» Problem details:
Nothing but the records themselves, exactly as written, should appear in the reply; leave out the pictures.

======== Given data

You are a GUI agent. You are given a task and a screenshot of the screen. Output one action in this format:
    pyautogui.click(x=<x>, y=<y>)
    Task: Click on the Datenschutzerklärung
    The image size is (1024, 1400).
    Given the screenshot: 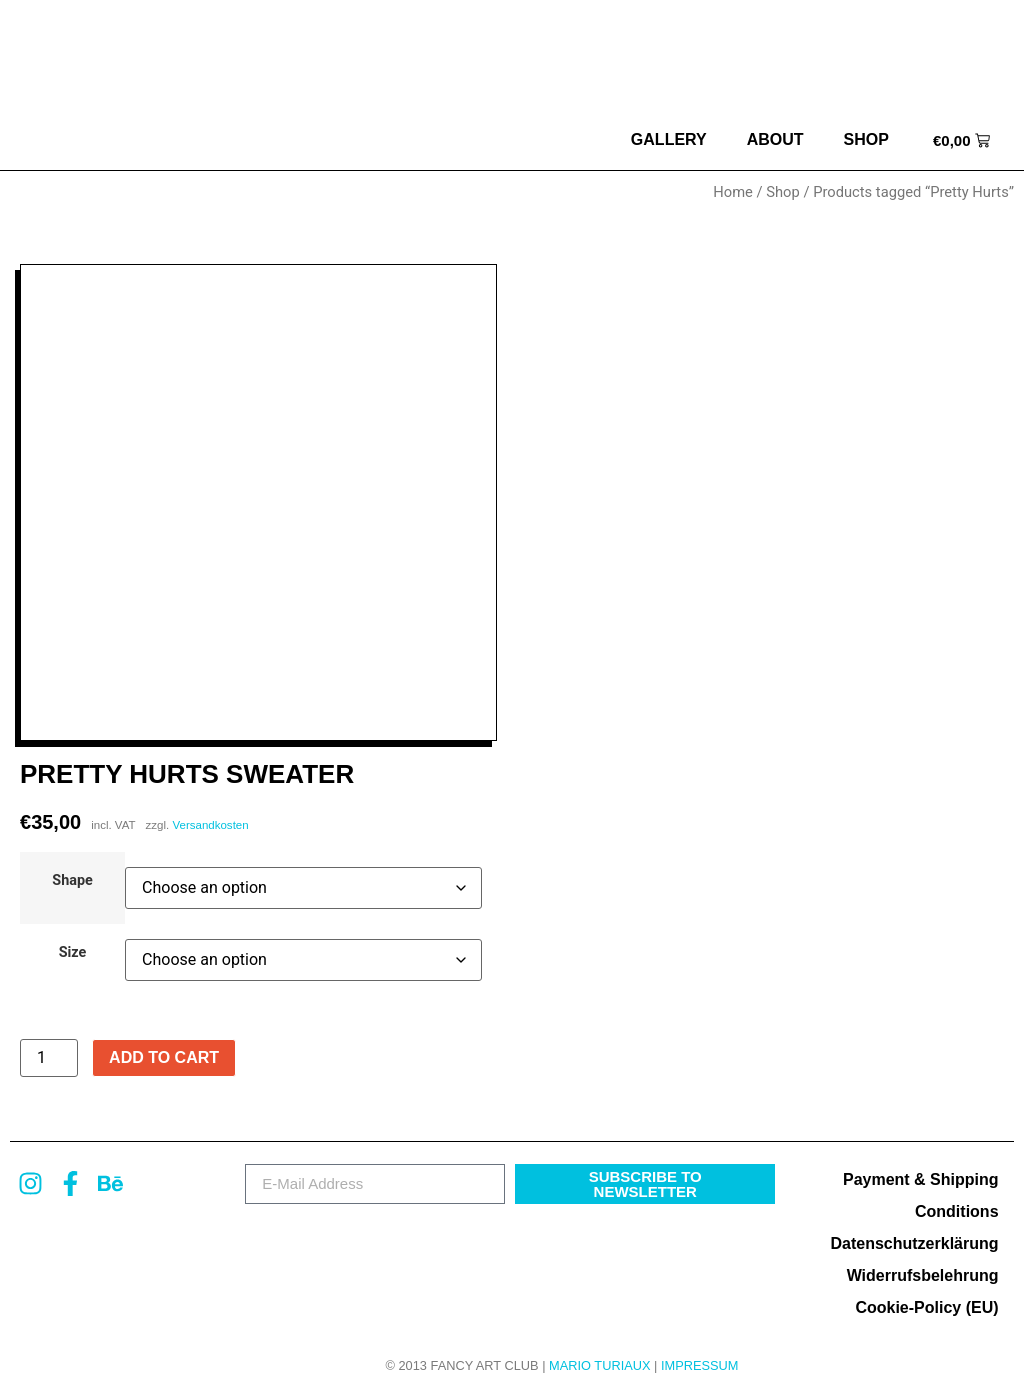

================

» Task result:
You are a GUI agent. You are given a task and a screenshot of the screen. Output one action in this format:
    pyautogui.click(x=<x>, y=<y>)
    Task: Click on the Datenschutzerklärung
    The image size is (1024, 1400).
    Given the screenshot: 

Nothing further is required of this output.